Aus der Sicht des Lieferanten gibt es auch 2 Dinge:
- Wie schffe ich es, dass der Kunde möglichst schnell nur noch i.O.-Teile erhält?
- Wie schaffe ich es, dass der Fehler nicht wieder auftritt (denn dann wird der Kunde so richtig sauer)?
Also muss der Lieferant doch selbst daran interessiert sein, alle Fehlerursachen zu finden und entsprechende Korrekturmaßnahmen einzuleiten und umzusetzen, um ein Wiederauftreten des Fehlers zu vermeiden. (und damit auch intern die Fehlerquoten zu senken usw.)
Die 4 angesprochenen Dinge erwartet der Kunde nur deshalb, weil er dem Lieferanten nicht trauen kann!
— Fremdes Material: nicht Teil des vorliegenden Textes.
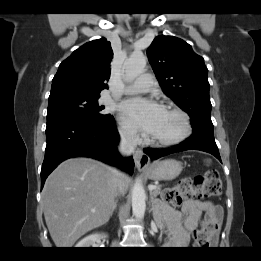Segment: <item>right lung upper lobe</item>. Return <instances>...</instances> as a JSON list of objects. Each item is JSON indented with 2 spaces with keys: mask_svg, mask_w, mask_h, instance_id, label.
Returning <instances> with one entry per match:
<instances>
[{
  "mask_svg": "<svg viewBox=\"0 0 261 261\" xmlns=\"http://www.w3.org/2000/svg\"><path fill=\"white\" fill-rule=\"evenodd\" d=\"M112 55L106 38L82 45L59 65L52 80L50 96L60 92L100 96V92L107 89Z\"/></svg>",
  "mask_w": 261,
  "mask_h": 261,
  "instance_id": "cb5924a9",
  "label": "right lung upper lobe"
}]
</instances>
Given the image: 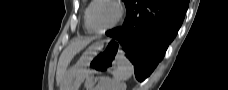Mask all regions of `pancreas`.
Segmentation results:
<instances>
[{
    "label": "pancreas",
    "mask_w": 228,
    "mask_h": 90,
    "mask_svg": "<svg viewBox=\"0 0 228 90\" xmlns=\"http://www.w3.org/2000/svg\"><path fill=\"white\" fill-rule=\"evenodd\" d=\"M97 80H98L97 78H94L92 76L88 77L84 84L85 89L92 90Z\"/></svg>",
    "instance_id": "cf45deb5"
}]
</instances>
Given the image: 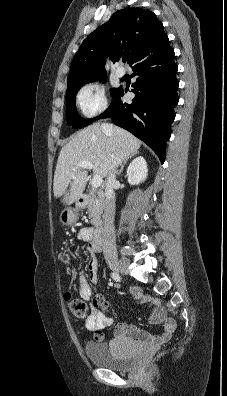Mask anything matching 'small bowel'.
I'll return each instance as SVG.
<instances>
[{"instance_id": "obj_1", "label": "small bowel", "mask_w": 227, "mask_h": 396, "mask_svg": "<svg viewBox=\"0 0 227 396\" xmlns=\"http://www.w3.org/2000/svg\"><path fill=\"white\" fill-rule=\"evenodd\" d=\"M78 236L79 239L86 243V250L90 254L87 266L88 274H81L79 277V295L83 300H89L92 296L91 285H96L98 282V260L93 255V252L99 250V248L93 243L91 229L82 228ZM131 295L134 299L140 300L142 303H148L154 307L151 321L153 323L163 324V331L159 335H151L138 327L122 323L116 326L112 343H130L153 350L170 340L176 329V322L172 318L167 317L159 301L143 295L141 290L137 287L131 289ZM93 304L95 309H93L86 319L85 326L88 330L94 332V339L97 342H105L106 335L104 331L107 327L111 326L112 318L102 312L107 309V303L102 296H96L93 300Z\"/></svg>"}]
</instances>
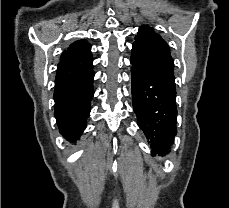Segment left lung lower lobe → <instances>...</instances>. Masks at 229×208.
Instances as JSON below:
<instances>
[{
    "label": "left lung lower lobe",
    "mask_w": 229,
    "mask_h": 208,
    "mask_svg": "<svg viewBox=\"0 0 229 208\" xmlns=\"http://www.w3.org/2000/svg\"><path fill=\"white\" fill-rule=\"evenodd\" d=\"M133 109L152 156L165 155L177 134L176 90L153 80L134 60H130Z\"/></svg>",
    "instance_id": "0a47b994"
}]
</instances>
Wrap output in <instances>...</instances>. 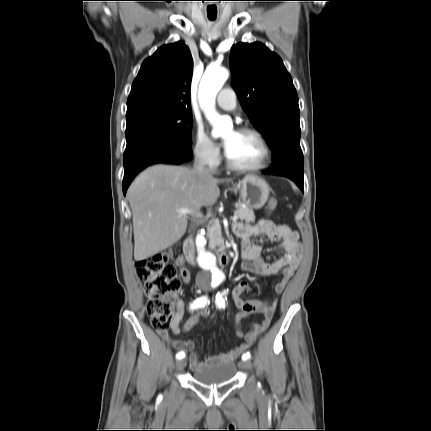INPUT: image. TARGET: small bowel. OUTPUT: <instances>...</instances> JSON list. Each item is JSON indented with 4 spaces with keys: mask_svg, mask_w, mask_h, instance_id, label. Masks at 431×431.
I'll use <instances>...</instances> for the list:
<instances>
[{
    "mask_svg": "<svg viewBox=\"0 0 431 431\" xmlns=\"http://www.w3.org/2000/svg\"><path fill=\"white\" fill-rule=\"evenodd\" d=\"M234 231L241 238V255L243 258L241 270L250 272L259 277L280 274L281 279L275 285V292L277 294L282 293L299 263L298 234L292 231L288 226L275 224L270 220H260L254 225L238 224L234 227ZM259 235H266L270 240L278 241L280 247L284 251V255L274 262H266L261 256V245L251 240L253 236ZM176 262L183 281L186 284L190 283L191 274L185 266L184 260L178 258ZM250 291L251 286L249 283L244 280L240 281L231 291L232 300L239 310H247L249 316L253 314H262L263 319L253 324L251 331L245 333L244 337H242V339H244L243 343L226 353L200 359L199 353L195 350L192 340L173 339L168 330H158V334L177 351L183 352L184 354L189 352L190 367L193 370L232 362L247 351L258 336L269 327L277 306V300L268 303L262 300L245 299L243 296ZM174 303L176 311L170 322L169 330L172 334L178 335L183 332V328H180V322L183 318L185 307L181 299H175Z\"/></svg>",
    "mask_w": 431,
    "mask_h": 431,
    "instance_id": "1",
    "label": "small bowel"
}]
</instances>
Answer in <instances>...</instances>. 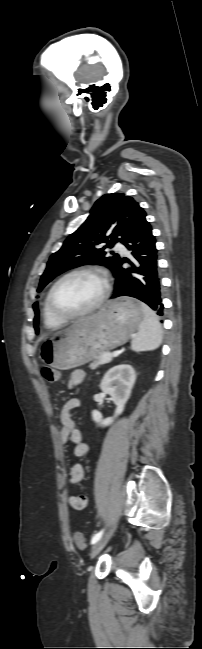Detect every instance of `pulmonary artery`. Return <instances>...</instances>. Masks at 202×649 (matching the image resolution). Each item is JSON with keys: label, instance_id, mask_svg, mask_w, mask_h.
Listing matches in <instances>:
<instances>
[{"label": "pulmonary artery", "instance_id": "pulmonary-artery-1", "mask_svg": "<svg viewBox=\"0 0 202 649\" xmlns=\"http://www.w3.org/2000/svg\"><path fill=\"white\" fill-rule=\"evenodd\" d=\"M116 248H117L118 250H120L122 253H126V252H127L126 248H125L121 243H117V244H116Z\"/></svg>", "mask_w": 202, "mask_h": 649}]
</instances>
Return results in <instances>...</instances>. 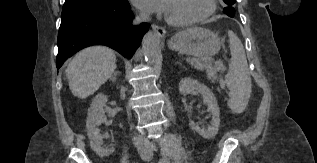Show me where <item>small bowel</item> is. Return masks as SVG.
Instances as JSON below:
<instances>
[{
  "instance_id": "c3829d8e",
  "label": "small bowel",
  "mask_w": 317,
  "mask_h": 163,
  "mask_svg": "<svg viewBox=\"0 0 317 163\" xmlns=\"http://www.w3.org/2000/svg\"><path fill=\"white\" fill-rule=\"evenodd\" d=\"M179 157V155L175 154L174 155V159H177ZM177 161V163H182L183 160H175ZM160 163H170V160L168 157H164L162 160H160Z\"/></svg>"
}]
</instances>
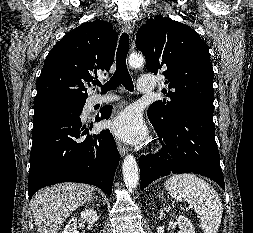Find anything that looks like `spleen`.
I'll list each match as a JSON object with an SVG mask.
<instances>
[{"label": "spleen", "mask_w": 253, "mask_h": 233, "mask_svg": "<svg viewBox=\"0 0 253 233\" xmlns=\"http://www.w3.org/2000/svg\"><path fill=\"white\" fill-rule=\"evenodd\" d=\"M166 190L182 197L199 215L204 233H217L221 224L223 206L216 190L195 174L171 176L164 184Z\"/></svg>", "instance_id": "spleen-1"}]
</instances>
Daraus ergibt sich leider auch eine "ungesunde" Papierflut: weil der Kunde schnell alles will, bekommt er auch schnell alles, leider aber in nicht ausreichender Qualität. Und so funktioniert die Spirale: der Kunde wird sauer, weil schon wieder der gleiche Fehler aufgetreten ist und verlangt daher noch mehr und noch schneller. Er bekommt noch mehr und noch schneller mit noch schlechterer Ausführung usw. usw.
Diese Spirale muss unbedingt unterbrochen werden. Das geht, indem man Vertrauen aufbaut und de-eskaliert. Kein leichter Weg, aber der einzige, der zum Ziel führt.